Um último detalhe: o poeta diz ter aplicado sua mente “às simétricas porfias / da arte, que entretece naderias”. Trata-se de ninharias, do ponto de vista dos que o queriam ver feliz. Essas ninharias se opõem, na cabeça deles, às coisas substanciais, às coisas que têm valor (e que são feitas pelos homens “valentes”, entre os quais o artista não se conta), às atividades práticas e positivas que eles julgam trazer a felicidade. Mas a palavra “naderia” vem de “nada”. O artista entretece naderias, coisas vindas do nada, à sua arte. Assim são as considerações do poeta sobre o que ele poderia ter sido mas não foi, sobre o que não mais será, sobre o não ser da felicidade que lhe propunham, sobre o não ser entrelaçado à sua própria vida. Mas só da vida dele? Não será a vida de todo homem, pela sua própria mortalidade, pela sua própria finitude, entrelaçada ao nada? Não faz parte de toda vida humana a sombra do que não foi, do que não fez, do que poderia ter sido ou feito, do que não pode mais ser ou fazer? Nenhuma vida humana é pura positividade, sem traço da negatividade, do nada: ao contrário, toda vida humana é inteiramente entrelaçada com o nada. É, portanto, uma espécie de mentira a tentativa de reduzir a “ninharias” as “naderias” do artista. Trata-se de uma espécie de tentativa de recalcar o nada, uma incapacidade de aceitar a sombra. Mas, nesse caso, é o artista, que enfrenta a sombra, que é verdadeiramente valente. Paradoxalmente, então, a afirmação da vida do homem "positivo" é superficial, pois, escamoteando a negatividade, não afirma toda a vida; e é o poema intitulado “Remorso”, que incorpora em sua própria tessitura também a sombra e o nada, e tanto o que é quanto o que poderia ter sido, que constitui uma afirmação trágica porém profunda da vida.
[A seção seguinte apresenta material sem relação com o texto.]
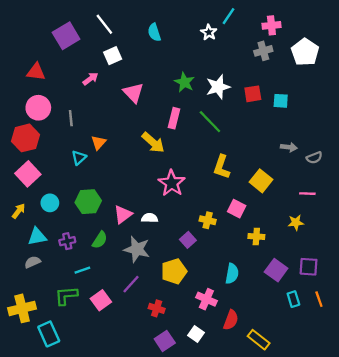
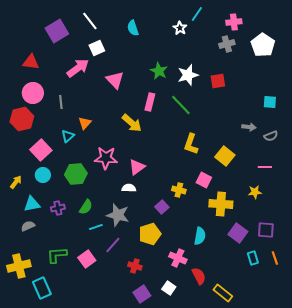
pink arrow: (90, 79) -> (78, 68), size x1.6
cyan square: (281, 101) -> (270, 102), moved
pink square: (28, 174) -> (41, 150), moved
pink star: (172, 183) -> (106, 158), moved, turned -30
pink triangle: (123, 214) -> (137, 167), moved
yellow cross: (256, 236) -> (221, 204), size x1.6
cyan line: (82, 270) -> (96, 227), moved
red semicircle: (231, 320) -> (199, 276), turned -48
É claro que o que acabo de dizer é apenas uma das muitas leituras que esse poema oferece. Comparado com ele, infinitamente profundo e rico, o aforismo de Nietzsche é superficial e pobre. Ao dizer isso não pretendo, de modo nenhum, dizer que Nietzsche fosse superficial ou pobre. Ele era freqüentemente profundo e rico. É a poesia que é mais profunda e rica do que as proposições filosóficas.

Antonio Cicero


Outro comentário do Aetano, este sobre o poema do Alberto Caeiro:

Há pouco tempo procurei saber da influência de Nietzsche na poesia de Pessoa, mas não encontrei nada (nem continuei a busca). Mas há muito do "profeta sem morada" na poesia de Pessoa. Seria possível postar textos de Nietzsche que guardam grande semelhança com esse poema de Caeiro, por exemplo, e reconhecer em ambos (textos e poema) um ataque a Kant e à sua "coisa em si". Mais. Seria possível entender o presente poema como uma negação de todo o IDEAL, de toda METAFÍSICA, enfim, de toda idéia que divida o mundo em duas realidades distintas, quais sejam, essência e aparência.
Grato pelo espaço.
@eta.

Minha resposta:

Aetano,

Fernando Pessoa de fato leu Nietzsche, mas é muito crítico em relação a ele. Algumas críticas me parecem perfeitas, outras nem tanto. Ele afirma, por exemplo:

“‘A alegria’, diz Nietzsche, ‘quer eternidade, quer profunda eternidade’. Não é nem nunca foi assim: a alegria não quer nada, e é por isso que é alegria. A dor, essa, é o contrário da alegria, como a concebia Nietzsche: quer acabar, quer não ser. O prazer, porém, quando o concebemos fora da relação essencial com a alegria ou com a dor, como o concebe o autor deste livro, esse, sim, quer eternidade; porém quer a eternidade num só momento”.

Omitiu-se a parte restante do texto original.